◆ **What to do**: The answer should be every line below, repeated exactly, with the images left out.

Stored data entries
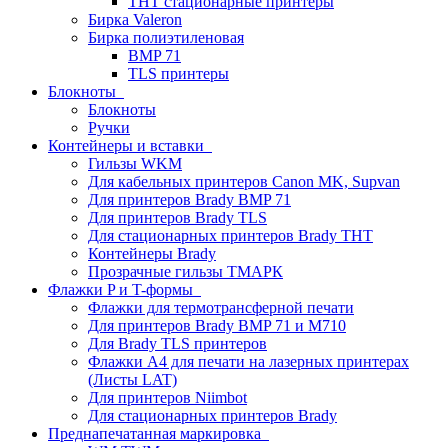
THT стационарные принтеры
Бирка Valeron
Бирка полиэтиленовая
BMP 71
TLS принтеры
Блокноты
Блокноты
Ручки
Контейнеры и вставки
Гильзы WKM
Для кабельных принтеров Canon MK, Supvan
Для принтеров Brady BMP 71
Для принтеров Brady TLS
Для стационарных принтеров Brady THT
Контейнеры Brady
Прозрачные гильзы ТМАРК
Флажки P и T-формы
Флажки для термотрансферной печати
Для принтеров Brady BMP 71 и M710
Для Brady TLS принтеров
Флажки A4 для печати на лазерных принтерах
(Листы LAT)
Для принтеров Niimbot
Для стационарных принтеров Brady
Преднапечатанная маркировка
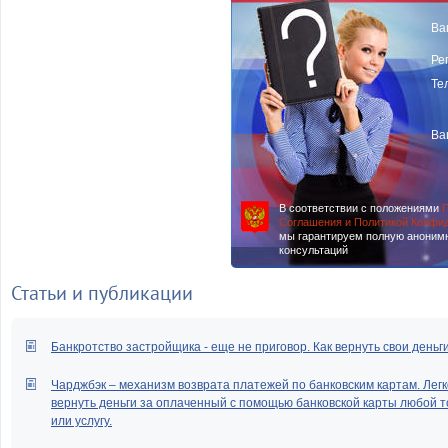
Ва
Ре
Те
Ва
В соответствии с положениями
П
Соглашения и Политикой Конфи
мы гарантируем полную аноним
консультаций
Статьи и публикации
Банкротство застройщика - еще не приговор. Как вернуть свои деньг
Чарджбэк – механизм возврата платежей по банковским картам. Легк
вернуть деньги за оплаченный с помощью банковской карты любой т
или услугу.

◆ **Response**:
THT стационарные принтеры
Бирка Valeron
Бирка полиэтиленовая
BMP 71
TLS принтеры
Блокноты
Блокноты
Ручки
Контейнеры и вставки
Гильзы WKM
Для кабельных принтеров Canon MK, Supvan
Для принтеров Brady BMP 71
Для принтеров Brady TLS
Для стационарных принтеров Brady THT
Контейнеры Brady
Прозрачные гильзы ТМАРК
Флажки P и T-формы
Флажки для термотрансферной печати
Для принтеров Brady BMP 71 и M710
Для Brady TLS принтеров
Флажки A4 для печати на лазерных принтерах
(Листы LAT)
Для принтеров Niimbot
Для стационарных принтеров Brady
Преднапечатанная маркировка
Ва
Ре
Те
Ва
В соответствии с положениями
П
Соглашения и Политикой Конфи
мы гарантируем полную аноним
консультаций
Статьи и публикации
Банкротство застройщика - еще не приговор. Как вернуть свои деньг
Чарджбэк – механизм возврата платежей по банковским картам. Легк
вернуть деньги за оплаченный с помощью банковской карты любой т
или услугу.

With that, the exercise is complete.